Im Mai beziehungsweise Juni 1974 kam es in Wien zu zwei Arbeitskämpfen, zu einem erbitterten Kampf der kleinen Belegschaft der Hukla-Fabrik und der kurzen Arbeitsniederlegung bei Simmering-Graz-Pauker. Während die über 4.000 Beschäftigten von Simmering-Graz-Pauker auch ohne gewerkschaftliche Unterstützung durch einen zweistündigen Streik bezüglich ihrer Lohnforderungen einen Teilerfolg erzielten, wurden die Arbeiter/innen von Hukla in einen wochenlangen Kleinkrieg verstrickt.
Die Polstermöbelfabrik Hukla in Wien-Favoriten gehörte zu einer deutschen Firma. 80% der 110 Arbeiter/innen waren Frauen (besonders Näherinnen), mehr als die Hälfte der Beschäftigten kam aus dem Ausland, vor allem aus Jugoslawien. Mitte Mai 1974 verlangte die Belegschaft die Anhebung der Löhne im Ausmaß des kurz zuvor abgeschlossenen Kollektivvertrages für die holzverarbeitende Industrie.
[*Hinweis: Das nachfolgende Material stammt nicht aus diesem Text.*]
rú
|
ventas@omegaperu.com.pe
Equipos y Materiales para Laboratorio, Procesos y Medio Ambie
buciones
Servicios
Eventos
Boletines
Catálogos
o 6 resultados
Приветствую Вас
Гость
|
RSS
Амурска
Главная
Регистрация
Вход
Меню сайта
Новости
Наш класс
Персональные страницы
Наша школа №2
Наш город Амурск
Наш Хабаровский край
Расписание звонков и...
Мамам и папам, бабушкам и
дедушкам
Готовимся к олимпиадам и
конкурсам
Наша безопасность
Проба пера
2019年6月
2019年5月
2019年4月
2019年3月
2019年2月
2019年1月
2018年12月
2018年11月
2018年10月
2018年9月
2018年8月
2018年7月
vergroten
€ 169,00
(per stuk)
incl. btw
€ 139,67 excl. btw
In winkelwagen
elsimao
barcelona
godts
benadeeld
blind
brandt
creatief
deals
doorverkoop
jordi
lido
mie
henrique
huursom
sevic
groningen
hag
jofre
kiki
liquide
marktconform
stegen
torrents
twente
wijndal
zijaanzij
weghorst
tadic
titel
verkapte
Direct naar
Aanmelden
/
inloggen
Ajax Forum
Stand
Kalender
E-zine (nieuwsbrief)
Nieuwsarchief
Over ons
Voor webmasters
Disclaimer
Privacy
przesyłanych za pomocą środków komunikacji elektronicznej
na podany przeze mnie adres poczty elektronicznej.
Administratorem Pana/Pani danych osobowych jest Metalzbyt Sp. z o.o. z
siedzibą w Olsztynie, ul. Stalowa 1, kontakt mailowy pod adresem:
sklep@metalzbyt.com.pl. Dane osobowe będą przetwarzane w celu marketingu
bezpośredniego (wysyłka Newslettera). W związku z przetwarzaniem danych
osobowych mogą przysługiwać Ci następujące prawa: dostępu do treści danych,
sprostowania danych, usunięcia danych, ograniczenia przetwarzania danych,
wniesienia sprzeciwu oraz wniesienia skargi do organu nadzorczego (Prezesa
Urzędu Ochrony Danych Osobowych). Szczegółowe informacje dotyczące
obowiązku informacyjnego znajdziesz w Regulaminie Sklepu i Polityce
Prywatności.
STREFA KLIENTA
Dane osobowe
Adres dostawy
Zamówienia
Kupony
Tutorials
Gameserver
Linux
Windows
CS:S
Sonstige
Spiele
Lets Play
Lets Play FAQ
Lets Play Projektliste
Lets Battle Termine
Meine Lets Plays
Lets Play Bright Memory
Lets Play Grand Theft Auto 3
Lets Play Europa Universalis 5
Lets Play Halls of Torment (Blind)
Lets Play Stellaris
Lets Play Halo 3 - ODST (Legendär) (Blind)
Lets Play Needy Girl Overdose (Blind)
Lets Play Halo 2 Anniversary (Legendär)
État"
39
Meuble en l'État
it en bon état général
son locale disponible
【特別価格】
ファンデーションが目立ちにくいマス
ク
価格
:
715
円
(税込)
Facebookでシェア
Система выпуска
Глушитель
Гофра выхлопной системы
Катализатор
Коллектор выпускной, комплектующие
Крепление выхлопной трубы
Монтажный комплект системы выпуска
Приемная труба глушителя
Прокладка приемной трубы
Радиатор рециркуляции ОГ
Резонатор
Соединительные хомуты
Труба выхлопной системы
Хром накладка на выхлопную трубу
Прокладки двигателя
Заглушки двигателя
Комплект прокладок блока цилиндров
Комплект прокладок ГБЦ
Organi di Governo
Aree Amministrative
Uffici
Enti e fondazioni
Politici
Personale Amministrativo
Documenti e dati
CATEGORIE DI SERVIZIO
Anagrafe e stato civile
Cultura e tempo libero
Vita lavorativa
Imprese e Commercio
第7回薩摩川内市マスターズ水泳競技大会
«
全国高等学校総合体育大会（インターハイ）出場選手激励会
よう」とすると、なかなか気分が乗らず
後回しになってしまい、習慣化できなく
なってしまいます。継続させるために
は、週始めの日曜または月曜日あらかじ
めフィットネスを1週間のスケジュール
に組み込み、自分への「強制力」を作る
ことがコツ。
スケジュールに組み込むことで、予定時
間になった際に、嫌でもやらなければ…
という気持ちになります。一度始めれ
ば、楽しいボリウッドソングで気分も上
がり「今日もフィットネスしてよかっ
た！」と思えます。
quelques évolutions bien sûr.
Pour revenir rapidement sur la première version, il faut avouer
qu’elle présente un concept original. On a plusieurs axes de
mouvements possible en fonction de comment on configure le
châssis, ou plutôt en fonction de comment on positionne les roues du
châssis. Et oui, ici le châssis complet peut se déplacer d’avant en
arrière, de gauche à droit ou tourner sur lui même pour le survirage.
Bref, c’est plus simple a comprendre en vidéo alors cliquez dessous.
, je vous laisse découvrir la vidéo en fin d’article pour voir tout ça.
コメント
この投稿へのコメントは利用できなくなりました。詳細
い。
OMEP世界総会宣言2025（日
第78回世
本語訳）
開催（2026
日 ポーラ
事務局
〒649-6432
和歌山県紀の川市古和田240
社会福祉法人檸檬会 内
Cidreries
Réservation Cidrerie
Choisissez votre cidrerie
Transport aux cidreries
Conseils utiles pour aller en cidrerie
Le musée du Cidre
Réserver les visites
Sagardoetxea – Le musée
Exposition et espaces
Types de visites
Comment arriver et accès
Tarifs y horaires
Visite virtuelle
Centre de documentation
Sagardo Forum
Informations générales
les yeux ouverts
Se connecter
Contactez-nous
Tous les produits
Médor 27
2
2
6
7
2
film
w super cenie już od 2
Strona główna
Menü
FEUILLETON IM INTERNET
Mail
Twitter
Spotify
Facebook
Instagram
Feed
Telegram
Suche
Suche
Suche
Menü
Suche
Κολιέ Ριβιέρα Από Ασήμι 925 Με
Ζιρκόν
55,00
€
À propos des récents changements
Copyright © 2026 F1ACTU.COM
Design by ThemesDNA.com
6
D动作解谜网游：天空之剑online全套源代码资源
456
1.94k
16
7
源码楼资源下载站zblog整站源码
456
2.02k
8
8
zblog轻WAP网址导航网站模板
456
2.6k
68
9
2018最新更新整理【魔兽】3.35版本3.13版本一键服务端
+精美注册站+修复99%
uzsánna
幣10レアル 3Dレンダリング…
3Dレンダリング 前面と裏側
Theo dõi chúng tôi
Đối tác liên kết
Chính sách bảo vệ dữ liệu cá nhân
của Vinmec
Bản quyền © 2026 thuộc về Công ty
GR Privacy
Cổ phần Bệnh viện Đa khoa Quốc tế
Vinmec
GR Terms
Geschäftsführer Neumeister entsprach dem aber nur bei den Facharbeiter/inne/n, nicht bei den Akkordrichtsätzen. Davon betroffen waren vor allem die Frauen im Betrieb.
Die beiden Arbeiter/innen/betriebsrätinnen brachten eine gemeinsame Vorgangsweise mit ihren beiden männlichen Kollegen zustande. Eine Betriebsversammlung verlangte einstimmig einen Zuschlag von 3% auf die gewährte Lohnerhöhung, für den Fall der Nichterfüllung wurde passive Resistenz angekündigt. Als der Geschäftsführer der Forderung nicht entsprach, kam es zur Kampfmaßnahme. Etwa ein Drittel der Beschäftigten beteiligten sich an der Aktion, und binnen zwei Wochen sank die Produktion auf 30% des Üblichen. Der Geschäftsführer versuchte nun das Problem mit Repression zu lösen und erklärte öffentlich, er habe „die sechs größten Schreier rausgeschmissen": fünf österreichische Arbeiter/innen und einen jugoslawischen. Ein Teil der Belegschaft trat nun in den Solidaritätsstreik – prompt schickte ihnen die Direktion die fristlose Entlassung. Neumeister stellte klar, dass es ihm nicht mehr um die Lohnhöhe ging, und lehnte eine Wiedereinstellung der Entlassenen kategorisch ab. Als die Gewerkschaft der Bau- und Holzarbeiter/innen die Rücknahme der Entlassungen forderte, drohte die Hukla-Geschäftsführung mit der Stilllegung des Produktionsbetriebes.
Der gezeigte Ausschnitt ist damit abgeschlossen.